Strong Showing from City Energy Project Participants in EPA's #EnergyStarTopCities
Posted April 10, 2014 in Solving Global Warming
Today, the Environmental Protection Agency (EPA) announced the 2014 list of top cities with the most ENERGY STAR certified buildings. These cities are seeing the important role that buildings play in reducing greenhouse gas emissions. Among the top ten cities, six are City Energy Project participants – Los Angeles, Atlanta, Chicago, Denver, Philadelphia, and Houston. Boston, another City Energy Project participant, came in thirteenth. Between these seven cities, an impressive 1770 buildings are ENERGY STAR certified.
So what is an ENERGY STAR certification? It’s a recognition earned by the top 25 percent of energy efficient commercial buildings nationwide. Many types of commercial buildings can qualify, including office buildings, K-12 schools, hotels, and retail stores. A building must earn an ENERGY STAR score of 75 or higher (out of a 1-100 scale) in Portfolio Manager, the free online tool through EPA to benchmark energy use and building performance. A score of 75 indicates that the building performs better than 75 percent of similar buildings nationwide; a score of 95 means the building performs better than 95 percent of similar buildings. The data must be independently verified by a licensed professional engineer or a registered architect.

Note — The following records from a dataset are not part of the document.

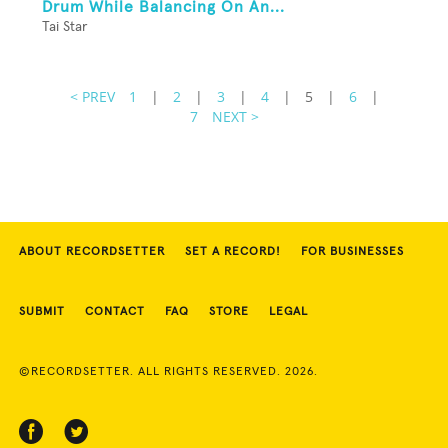
Drum While Balancing On An...
Tai Star
< PREV
1
|
2
|
3
|
4
|
5
|
6
|
7
NEXT >
ABOUT RECORDSETTER
SET A RECORD!
FOR BUSINESSES
SUBMIT
CONTACT
FAQ
STORE
LEGAL
©RECORDSETTER. ALL RIGHTS RESERVED. 2026.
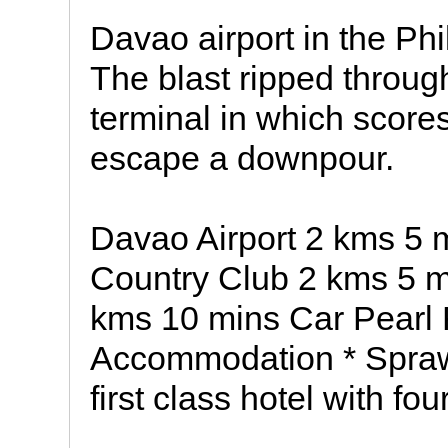
Davao airport in the Phi
The blast ripped through
terminal in which score
escape a downpour.
Davao Airport 2 kms 5 
Country Club 2 kms 5 m
kms 10 mins Car Pearl
Accommodation * Sprawl
first class hotel with fou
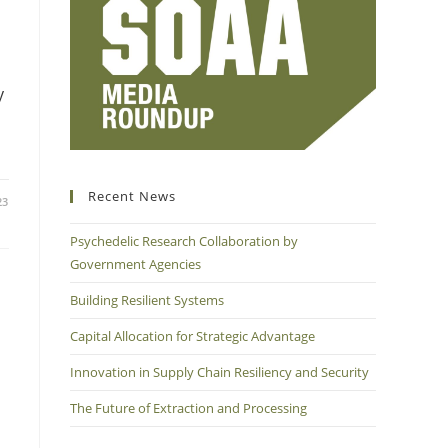
y
Recent News
23
Psychedelic Research Collaboration by
Government Agencies
Building Resilient Systems
Capital Allocation for Strategic Advantage
Innovation in Supply Chain Resiliency and Security
The Future of Extraction and Processing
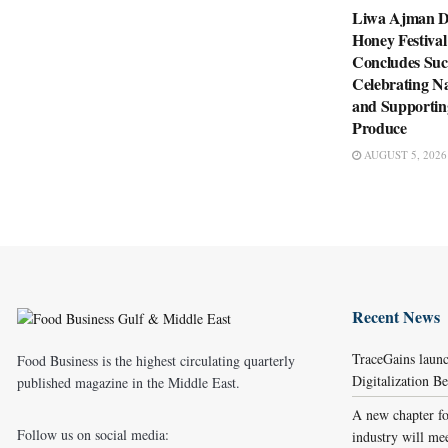
Liwa Ajman D
Honey Festival
Concludes Succ
Celebrating Na
and Supportin
Produce
AUGUST 5, 2026
Recent News
TraceGains laun
Food Business is the highest circulating quarterly
Digitalization 
published magazine in the Middle East.
A new chapter fo
Follow us on social media:
industry will me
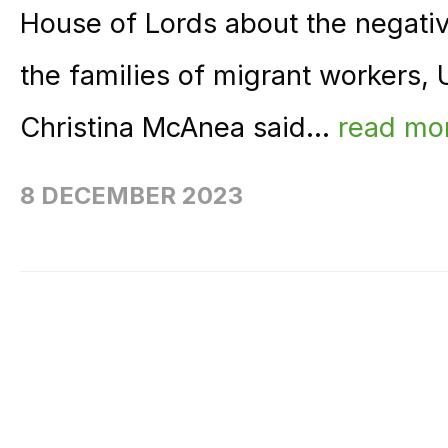
House of Lords about the negativ
the families of migrant workers,
Christina McAnea said...
read mo
8 DECEMBER 2023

Buildings that have earned EPA’s ENERGY STAR certification use, on average, 35 percent less energy and generate 35 percent fewer greenhouse gas emissions than typical buildings. These top buildings also generally have higher rental and occupancy rates and cost $0.54 less per square foot to operate. This means large ENERGY STAR buildings are potentially saving hundreds of thousands of dollars a year while making a smaller impact on our environment.
And the impact of buildings is significant. More than half of carbon emissions produced in most U.S. cities comes from buildings. For instance, buildings are responsible for at least 51 percent of Los Angeles’ carbon emissions and 70 percent of Chicago’s emissions.
This is why we need to bring energy efficiency solutions to scale across cities using innovative and localized strategies. The City Energy Project, launched in late January, is a joint initiative of NRDC and the Institute for Market Transformation (IMT) with the goal of increasing the energy efficiency of large existing buildings in ten major American cities – Atlanta, Boston, Chicago, Denver, Houston, Kansas City, Los Angeles, Orlando, Philadelphia, and Salt Lake City. The cities in this project aim to achieve a cleaner environment, economic growth, and increased competitiveness, through innovative leadership on building efficiency.
Through this effort, we should expect to see the number of ENERGY STAR certified buildings in these ten cities continue to increase exponentially over the years (like the trend has been so far) as we continue to raise awareness of energy use in buildings, make clearer and easier pathways to finance energy efficiency improvements, and optimize building performance.